I am trying to use the xml2 package to read many podcast feeds. I want to be able to calculate the 75th percentile for the duration of each podcast in a series, and many similar metrics (eg frequency of episodes). I use data.table a lot. I want to carry on using it. Every time I invoke the read_xml argument to read the urls in a column I get this error:

Error: `x` must be a string of length 1


I can get it to work if I process just one row but that defeats the purpose.


Let me give you an example that is simple. Here is the list of just my statistics podcasts but in real life I subscribe > 100 podcasts across many fields.

statml.opml <- read_xml(x = "https://player.fm/farrelbuch/statistics-ml.opml")
statml.items <- xml_find_all(x = statml.opml, "/opml/body/outline")
statml.dt <- data.table(podcast = xml_attr(statml.items, "text"), url = xml_attr(statml.items, "xmlUrl"))

I start by reading the opml file my podcast aggregator provides. Thank you player.fm. . Then I get a listing of each feed and by looking at the structure I can see what I need to extract out of each feed. I end up with a data.table that has the name of each podcast and its url.

statml.dt[1, url]
pod1 <- read_xml(x = "https://podcasts.files.bbci.co.uk/p02nrss1.rss")


xml_find_all(x = pod1, "/rss/channel/item/itunes:duration")
xml_text(xml_find_all(x = pod1, "/rss/channel/item/itunes:duration"))

list(xml_text(xml_find_all(x = read_xml(x = "https://podcasts.files.bbci.co.uk/p02nrss1.rss"), "/rss/channel/item/itunes:duration")))


So I can easily display just a single URL and read that xml at that URL. xml_find_all will get all the items tagged with itunes:duration and xml_text will isolate the actual time duration and jettison all the tags. One can convert to a list of times which should enable one to store it in a data.table column.


Look what happens when I try these simple lines of code to fast add columns by reference using :=. You will see that everything works well if I set i=1 (in other words I am operating on the first row and the first row only).
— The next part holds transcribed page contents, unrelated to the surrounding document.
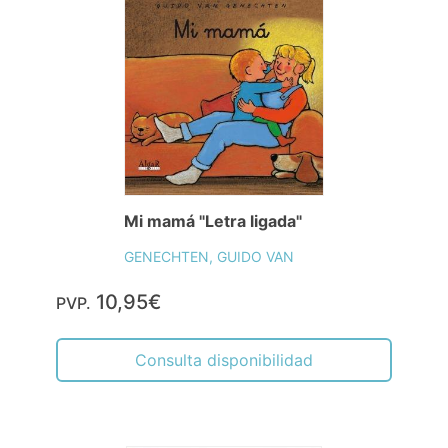
Mi mamá "Letra ligada"
GENECHTEN, GUIDO VAN
10,95€
PVP.
Consulta disponibilidad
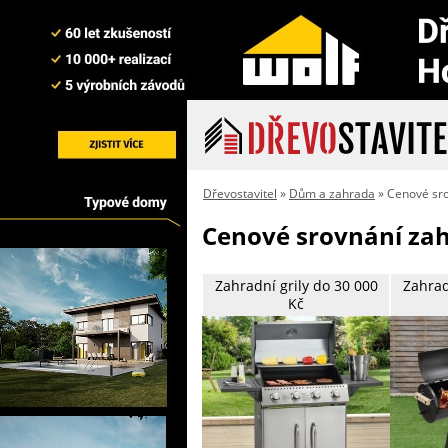
Dřevostavitel
»
Dům a zahrada
» Cenové sro
Cenové srovnání zah
Zahradní grily do 30 000
Zahrad
Kč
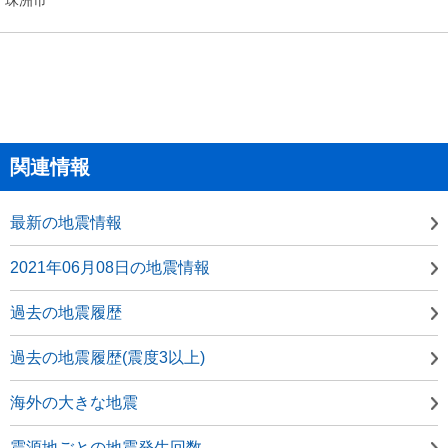
関連情報
最新の地震情報
2021年06月08日の地震情報
過去の地震履歴
過去の地震履歴(震度3以上)
海外の大きな地震
震源地ごとの地震発生回数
But alas, if I leave i blank so that it operates on all the rows or even if I set i to 1:2 the operation fails with error about x must be a string of 1.

statml.dt[,times:=list(xml_text(xml_find_all(x = read_xml(url), "/rss/channel/item/itunes:duration")))]
statml.dt[1,times:=list(xml_text(xml_find_all(x = read_xml(url), "/rss/channel/item/itunes:duration")))]


How do I get an argument to work on every row of a data.table when it is not expecting a column of values?


Vectorize(somefunc) will convert a non-vectorized function somefunc from one that accepts at most one argument into one that accepts a vector.

Vectorize(somefunc) returns a function, which you then use in a subsequent call. It is easy to both pre-Vectorize a function and use it inline.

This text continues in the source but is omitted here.